Zou ik een hersenbloeding krijgen of zo? Een infarct? Misschien kan ik straks niet meer praten. Lig ik subiet in het ziekenhuis. Word ik iemand wiens tong altijd uit zijn mond hangt. Wiens linkerhelft verlamd is, waardoor er altijd een straaltje speeksel langs mijn mondhoek naar mijn kin stroomt.
Ik wachtte…
Er gebeurde niks meer. Het geknetter had zich niet verdergezet.
En toch had ik de hersens in mijn schedel voelen zitten. Als gebraadje in een stoofpot.
Ik besefte.
Stel dat ik inderdaad ‘iets’ had gekregen. Dan had ik mijn laatste bewuste en gezonde ogenblikken verspild aan dwaze zorgen. Aan nodeloos gepieker over zaken die ik onmogelijk kon oplossen daar in dat bed, tussen de schaduwen van het zondaglicht. Wat had dat een triestig aspect aan mijn hersenbloeding geweest. Dat ik niet van het leven had genoten tot het moment daar was. Dat ik mijn gezondste momenten gratis had weggegeven aan mijn idiote angsten.
Ik ging rechtop zitten.
Mijn man lag naast me, in een heerlijke ontspanning en zacht, nog een beetje verder te slapen.
Mijn jongste zoon kwam binnengeslopen. Met een stralende lach op zijn gezichtje. ‘Dag lieve mama,’ fluisterde hij.
Ik zou weer wat dankbaarder zijn. In het hier en nu blijven. Wat er nu is, is het enige dat er echt is. en in dat nu zijn het vooral licht, natuur en kinderen. En de liefde van mijn lief. Gezegend ben ik. Ik zag het weer even niet door dat dik lelijk gordijn van zorgen. Ik had me bijna vergist in wat belangrijk is en wat niet. Wat een vergissing…
en heel mooie tekst, en zeer mooie foto’s, echt prachtig
Prachtig stukje, mooie conclusie en heerlijke foto’s!

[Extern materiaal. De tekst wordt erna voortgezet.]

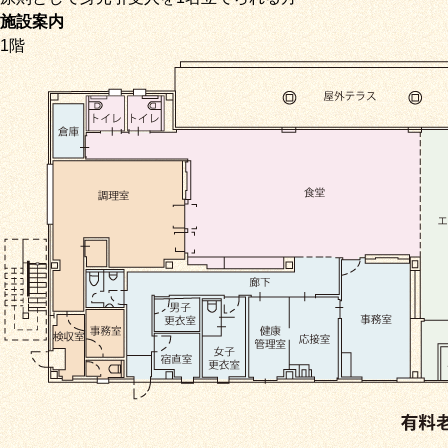
施設案内
1階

Wat mooi om mijn dag mee te beginnen. Blij dat je terug blogt!
Prachtig!
Mooie tekst, mooi inzicht, mooie foto’s. En dat water ziet er zo uitnodigend uit. Maar ook heel koud…
Gezegend ben je, als je het zo kan zien en ervaren! Mooi, dank voor delen!
Nice!
Waar, dat moeten we ons vaker realiseren.
Prachtige foto’s en zo waar wat je zegt.
“Dat ik mijn gezondste momenten gratis had weggegeven aan mijn idiote angsten.” Wat een prachtige zin, eentje om te onthouden op zo’n herkenbare momenten.